2. State and prove the Mean Value Theorem (prove using what?)

3. Let $0 < x < y < 1$. Show that there exists a $c$ between $x$ and $y$ so that $y^2 - x^2 = 2c(y-x)$.

4. Use the Mean Value Theorem to show that $|cos(x) - cos(y)| \leq |x - y |$

5. Show that for all real $x, y, |cos(x) - cos(y) | \leq | x-y|$

Not only do these questions vary in difficulty, they may or may not have been covered directly in class prior to the exam; that makes a big difference.

We are doing a job search. We have someone who is interviewing; he currently teaches at a school whose student population has a median ACT that is about 3 points higher than ours. BUT his institution is “technical majors only”; they don’t have much (any) of a humanities, communication or education program. So, if you compared their calculus student ACT to our “engineering/science calculus” ACT, the difference shrinks considerably, if it remains at all. But our department does teach the “business calculus”, “baby stats” and “math for poets” courses…and he will NOT be used to that type of student.

## July 12, 2013

### Just for fun: NO PROFESSORS!

Filed under: calculus, media — Tags: , , — collegemathteaching @ 9:55 pm

This photo appeared in this College Misery post.
So, I ask you the following questions (professors are disqualified from answering):

1. What is the math on the top line “supposed” to be about?
2. What transcription error is there on the board?
3. Why are the “equals signs”, as they appear, nonsense?

Bonus question (more subtle):
if one erases the first equals sign, and move the “work” in the “vector like” object off to the side where it belongs, why is the resulting equality still (technically) incorrect?

## December 13, 2012

### Domains and Anti Derivatives (Indefinite Integration)

Grading student exams sometimes inspires me to revisit elementary topics. For example, I recently spoke about some unusual (but mostly correct) integration techniques used by students on a final exam.

I’ll recap (and adjust the example slightly): on a recent exam, a student encountered $\int \frac{2}{1-x^2} dx$. I had expected the student to use the usual partial fractions expansion to obtain $\int \frac{1}{1+x} dx + \int \frac{1}{1-x} dx = ln|1+x| - ln|1-x| + C$ which is valid when $x \ne \pm 1$. I admit to being a bad professor and not being picky about domains.

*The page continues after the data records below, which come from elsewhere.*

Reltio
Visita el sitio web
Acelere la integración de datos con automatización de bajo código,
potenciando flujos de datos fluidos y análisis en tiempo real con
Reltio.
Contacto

But one student noticed the $1 - x^2$ in the denominator of the fraction and so used the trig substitution $x = sin(\theta), dx = cos(\theta) d\theta$ which leads to the following integral: $\int \frac{2}{cos(\theta)} d\theta = 2ln|sec(\theta) + tan(\theta)| + C$ which leads to $2ln|\frac{1}{\sqrt{1-x^2}} + \frac{x}{\sqrt{1-x^2}}| + C = 2ln|\frac{1+x}{\sqrt{1-x^2}}| = ln|1+x| - ln|1-x| + C$ for $x \in (-1,1)$. Note that, strictly speaking, the “final answer” is really defined for all $x \ne \pm 1$ though the equalities do not hold outside of the domain for $x$ used in the original trig substitution.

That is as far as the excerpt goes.